La coalition Le Congo n’est pas à vendre (CNPAV) a présenté, lundi 13 juillet à Mbandaka, une étude mettant en lumière les fortes disparités salariales au sein de la Fonction Publique Congolaise. Le rapport révèle des écarts de rémunération jugés préoccupants entre les responsables politiques et les agents des services publics essentiels, relançant le débat sur la justice sociale et la réforme de la gouvernance salariale.
Les profondes inégalités salariales dans la Fonction Publique de la République Démocratique du Congo ont été au centre de la première Tribune d’expression populaire de plus cent personnes organisée Lundi dans la salle Excellence de l’Institut Supérieur Pédagogique (ISP) de Mbandaka, chef-lieu de la Province de l’Équateur.

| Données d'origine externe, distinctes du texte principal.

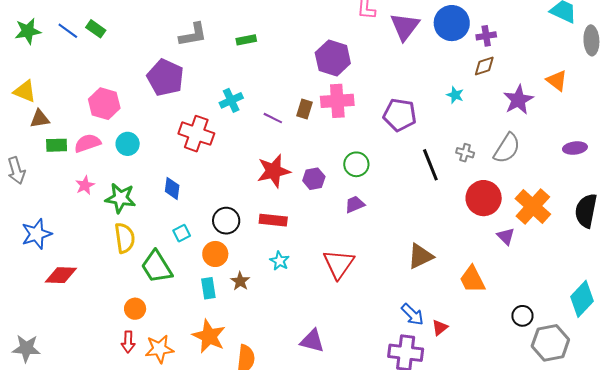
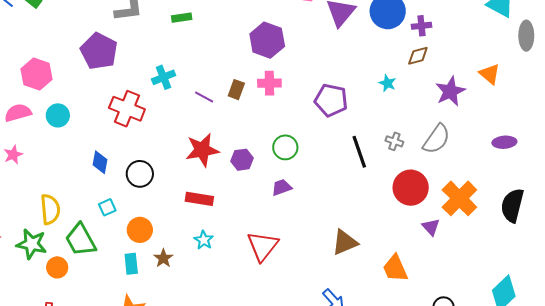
pink cross: (337, 101) -> (269, 83), size x0.7
green star: (120, 198) -> (32, 244), moved
black circle: (226, 221) -> (140, 174), moved
orange circle: (135, 309) -> (57, 267), moved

Devant une assistance composée de journalistes, de syndicalistes, d’acteurs de la société civile, d’enseignants, d’étudiants et de fonctionnaires de l’État, le coordonnateur de l’Association des médias associatifs et communautaires de l’Équateur (AMACEQ), Peter Gbiako Ngbala, a présenté les principales conclusions d’une étude réalisée par la coalition Le Congo n’est pas à vendre (CNPAV).

Selon ce rapport, les députés nationaux percevraient près de 21 000 dollars américains par mois, en cumulant émoluments, primes, indemnités de vacances, réserves parlementaires et autres avantages. À l’opposé, les enseignants, les professionnels de santé ainsi que la majorité des agents de l’État disposeraient d’une rémunération moyenne d’environ 150 dollars par mois.
L’étude met en évidence des écarts particulièrement importants.
D’après ses auteurs, un député national gagnerait jusqu’à 15 fois plus qu’un professeur d’université, 30 fois plus qu’un médecin et près de 200 fois plus qu’un huissier de la fonction publique.
Pour la CNPAV, ces déséquilibres contribuent à accentuer les inégalités sociales et remettent en question les engagements visant à réduire le train de vie des institutions publiques. Le rapport souligne également que près de 70 % de la population congolaise vit avec moins de deux dollars par jour, alors que les rémunérations et avantages accordés aux élites politiques et à certains mandataires publics ont connu une hausse significative ces dernières années.
Cette première Tribune d’expression populaire avait pour objectif de vulgariser les conclusions de cette étude et de favoriser un débat citoyen autour des réformes nécessaires en matière de politique salariale. Les participants ont également été invités à formuler des recommandations et des propositions de plaidoyer à l’intention des autorités compétentes.
En marge de cette initiative, des émissions interactives de sensibilisation sont diffusées sur plusieurs radios communautaires de la province de l’Équateur afin d’élargir le débat auprès de la population.

Cette activité est organisée avec l’appui d’AFREWATCH (African Resources Watch), à travers la coalition Le Congo n’est pas à vendre (CNPAV), en partenariat avec NEXT CORP et l’AMACEQ.